To enhance the efficiency and precision of risk assessment, adaptive implementation strategies ensure that the orchestration framework remains scalable, responsive, and customizable:

  • Dynamic Risk Scoring: Continuously updates risk scores based on real-time transaction data, behavioral patterns, and evolving fraud tactics.
  • Configurable Decision Logic: Allows financial institutions to adjust scoring thresholds and rules dynamically to align with evolving risk strategies.
  • Multi-Layered Risk Assessment: Integrates multiple data sources, including device intelligence, historical fraud trends, and third-party data, for comprehensive risk evaluation.
  • AI-Driven Adjustments: Leverages machine learning models to refine risk scoring by detecting anomalies and adjusting weightage based on emerging fraud patterns.
  • Real-Time Orchestration: Enables seamless coordination between different fraud detection models and risk engines to optimize decision-making at each transaction stage.
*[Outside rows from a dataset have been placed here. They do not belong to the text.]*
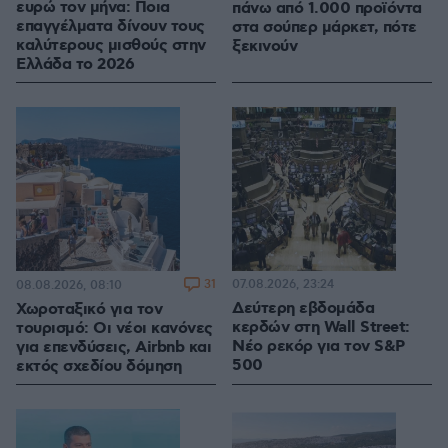
ευρώ τον μήνα: Ποια
πάνω από 1.000 προϊόντα
επαγγέλματα δίνουν τους
στα σούπερ μάρκετ, πότε
καλύτερους μισθούς στην
ξεκινούν
Ελλάδα το 2026
31
07.08.2026, 23:24
08.08.2026, 08:10
Δεύτερη εβδομάδα
Χωροταξικό για τον
κερδών στη Wall Street:
τουρισμό: Οι νέοι κανόνες
Νέο ρεκόρ για τον S&P
για επενδύσεις, Airbnb και
500
εκτός σχεδίου δόμηση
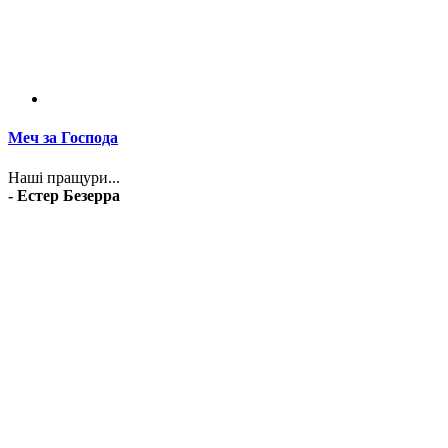
Меч за Господа
Наші пращури...
- Естер Безерра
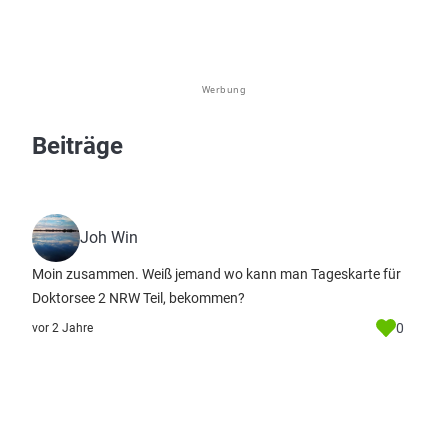
Werbung
Beiträge
Joh Win
Moin zusammen. Weiß jemand wo kann man Tageskarte für
Doktorsee 2 NRW Teil, bekommen?
0
vor 2 Jahre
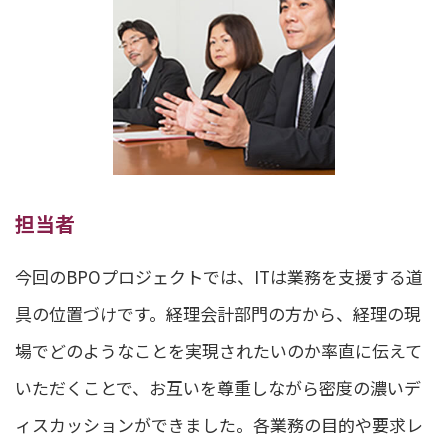
担当者
今回のBPOプロジェクトでは、ITは業務を支援する道
具の位置づけです。経理会計部門の方から、経理の現
場でどのようなことを実現されたいのか率直に伝えて
いただくことで、お互いを尊重しながら密度の濃いデ
ィスカッションができました。各業務の目的や要求レ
Cloud Migration and Optimized Data Architecture for FRM

Cloud migration for Enterprise Fraud and Risk Management (EFRM) requires:

  • Parallel Shadow Runs: Enabling seamless migration by running the legacy and new systems in parallel, ensuring real-time validation and minimizing downtime.
  • Optimized Schema Design: Implementing telescopic architectures to handle granular and aggregated fraud data for real-time and batch analysis, tailored specifically to high-volume FRM needs.
  • Efficient Resource Utilization: Leveraging asynchronous APIs and distributed caching to reduce latency, optimize CPU and memory use, and enhance the system’s ability to handle fraud detection workloads at scale.
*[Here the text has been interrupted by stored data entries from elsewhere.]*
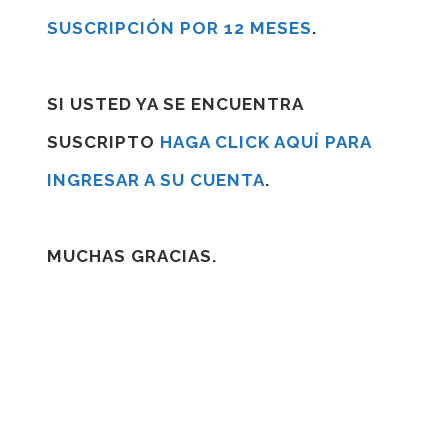
SUSCRIPCIÓN POR 12 MESES
.
SI USTED YA SE ENCUENTRA
SUSCRIPTO
HAGA CLICK AQUÍ PARA
INGRESAR A SU CUENTA
.
MUCHAS GRACIAS.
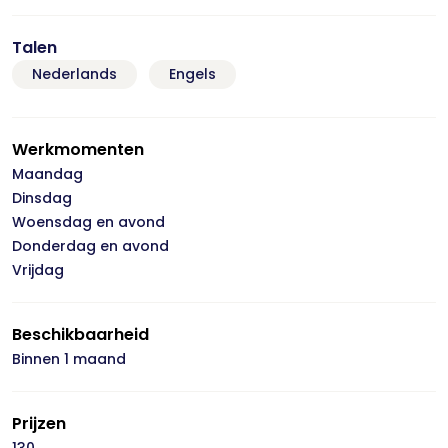
Talen
Nederlands
Engels
Werkmomenten
Maandag
Dinsdag
Woensdag en avond
Donderdag en avond
Vrijdag
Beschikbaarheid
Binnen 1 maand
Prijzen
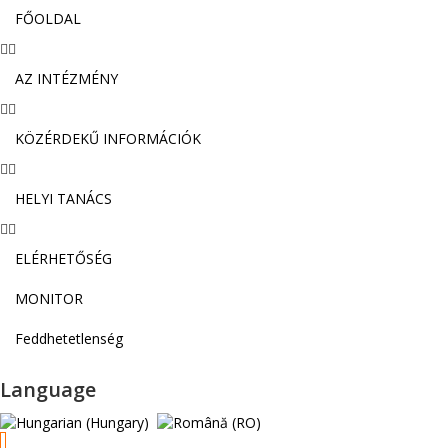
FŐOLDAL
AZ INTÉZMÉNY
KÖZÉRDEKŰ INFORMÁCIÓK
HELYI TANÁCS
ELÉRHETŐSÉG
MONITOR
Feddhetetlenség
Language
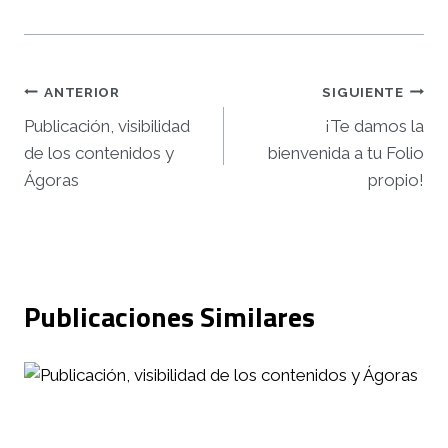
Navegación
ANTERIOR
SIGUIENTE
Publicación, visibilidad
¡Te damos la
de
de los contenidos y
bienvenida a tu Folio
entradas
Ágoras
propio!
Publicaciones Similares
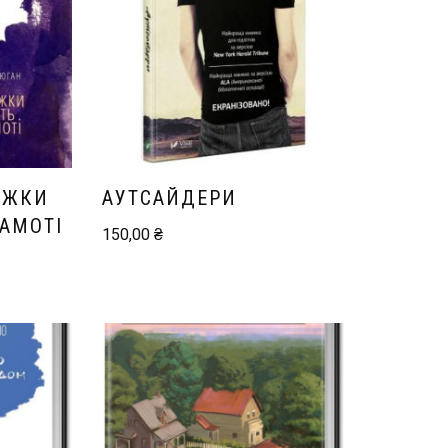
ИЖКИ
АУТСАЙДЕРИ
САМОТІ
150,00
₴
Testing, Assurance, and Model Tuning for FRM

  • Robust Validation: Conducting live simulations using authentic transaction data to validate fraud detection algorithms under diverse scenarios.
  • Lightweight Models: Designing models to ensure computational efficiency while retaining high sensitivity to evolving fraud patterns, critical for real-time payments.
  • Continuous Tuning: Periodically updating rules and machine learning models to address new fraud vectors, using feedback loops informed by emerging fraud trends.

Strategic Benefits

  1. Cross-Rail Intelligence: Leveraging multi-rail insights to detect fraud patterns across payment types.
  2. Scalable Design: Future-proofing with composable components and Gen AI-based case management.
  3. Customization: Empowering financial institutions with rule configurability to address specific fraud scenarios.
  4. Proven Results: Consistently achieving FDR rates >99% across high-volume, real-time payment systems.

Conclusion

FRM modernization requires a combination of advanced technology, deep domain expertise, and a strategic approach to combat evolving fraud threats effectively. With a proven track record in delivering scalable, adaptive, and innovative FRM solutions, RS Software is uniquely positioned to support payment industry players in this transformation. Our RS IntelliEdge™ solution further enhances risk detection by seamlessly integrating multiple fraud protection measures, ensuring optimized fraud detection with real-time, AI-driven insights.
RS IntelliEdge™ is the benchmark for digital payment FRM solutions, empowering financial institutions and regulators to stay ahead of evolving threats.

By leveraging RS Software’s extensive technical capabilities and industry experience, organizations can modernize their fraud risk management systems, enhance operational resilience, and establish themselves as leaders in the ever-evolving digital payments landscape.